When a person opens a spigot to draw a glass of water, he or she may be tapping a source close to home or hundreds of miles away. This web page is intended to help Californians identify their source(s) of drinking water, learn more about how drinking water is treated, and learn how to help prevent pollution of our groundwater and surface water supplies.
Use the links at left to learn where water comes from to supply various parts of California.
Development of this webpage was funded by a Proposition 50 California Bay-Delta Authority Drinking Water Grant administered through the State Water Resources Control Board. Special thanks to EIP Associates for providing the GIS data for the cities.
This site lists the drinking water source for incorporated cities with a population of 10,000 or greater. Data sources: 2005 Water Education Foundation survey, water agencies, and annual water quality reports.
Funded by Proposition 50. CALFED administered through SWRCB. Special thanks to EIP for GIS data.
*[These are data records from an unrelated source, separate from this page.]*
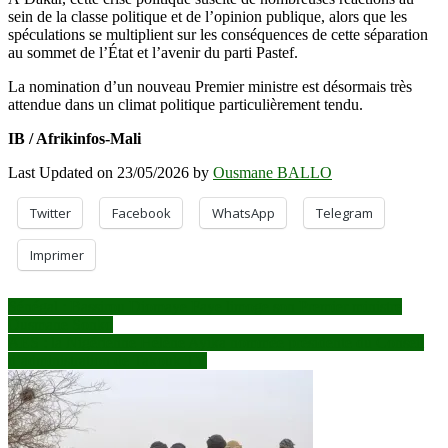
sein de la classe politique et de l’opinion publique, alors que les
spéculations se multiplient sur les conséquences de cette séparation
au sommet de l’État et l’avenir du parti Pastef.
La nomination d’un nouveau Premier ministre est désormais très
attendue dans un climat politique particulièrement tendu.
IB / Afrikinfos-Mali
Last Updated on 23/05/2026 by
Ousmane BALLO
Twitter
Facebook
WhatsApp
Telegram
Imprimer
Navigation
Sénégal : Bassirou Diomaye Faye limoge son Premier ministre
Ousmane Sonko
de
AES : la Nigérienne Hélène Ayika nommée présidente du Conseil
l’article
d’administration de Takouk TV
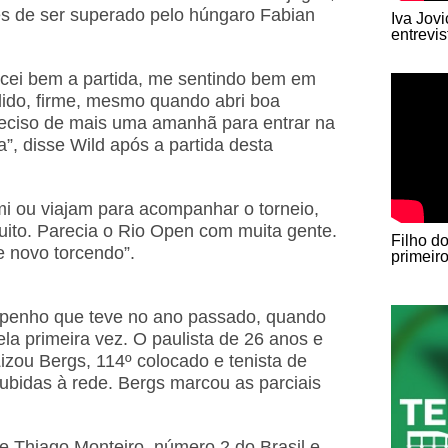
es de ser superado pelo húngaro Fabian
Iva Jov
entrevi
ecei bem a partida, me sentindo bem em
ido, firme, mesmo quando abri boa
reciso de mais uma amanhã para entrar na
”, disse Wild após a partida desta
i ou viajam para acompanhar o torneio,
uito. Parecia o Rio Open com muita gente.
Filho d
 novo torcendo”.
primeir
mpenho que teve no ano passado, quando
la primeira vez. O paulista de 26 anos e
izou Bergs, 114º colocado e tenista de
 subidas à rede. Bergs marcou as parciais
de Thiago Monteiro, número 2 do Brasil e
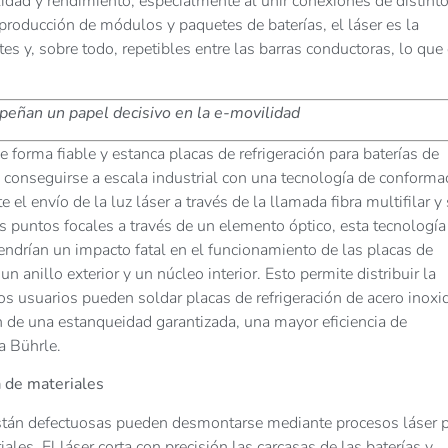
lidad y rendimiento, especialmente al unir conexiones de distint
producción de módulos y paquetes de baterías, el láser es la
es y, sobre todo, repetibles entre las barras conductoras, lo que
ñan un papel decisivo en la e-movilidad
 forma fiable y estanca placas de refrigeración para baterías de
e conseguirse a escala industrial con una tecnología de conforma
 envío de la luz láser a través de la llamada fibra multifilar y
s puntos focales a través de un elemento óptico, esta tecnología
endrían un impacto fatal en el funcionamiento de las placas de
un anillo exterior y un núcleo interior. Esto permite distribuir la
los usuarios pueden soldar placas de refrigeración de acero inoxi
an de una estanqueidad garantizada, una mayor eficiencia de
a Bührle.
a de materiales
o están defectuosas pueden desmontarse mediante procesos láser 
les. El láser corta con precisión las carcasas de las baterías y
Water is essential for life as we know it. Water grows our food,
powers turbines for electricity and serves as the lifeblood of
industry. Water nurtures our landscapes and provides habitat for
wildlife. It is estimated between 70 and 75 percent of the
Earth’s surface is covered with water, more than 96 percent of
which is too salty for most human uses.
Today, significant technological developments in monitoring,
assessing and treating water ensure a drinking water supply of
high quality for most people.
Water is continually moving around, through and above the Earth.
It moves as water vapor, liquid water and ice. It is constantly
changing its form. The movement of water is referred to as the
hydrologic or water cycle. Precipitation,
evaporation/transpiration and runoff (surface runoff and
subsurface infiltration) are the primary phases in the cycle.
Surface Water
Surface water refers to water that remains on the earth’s
surface, in rivers, streams, lakes, reservoirs or oceans.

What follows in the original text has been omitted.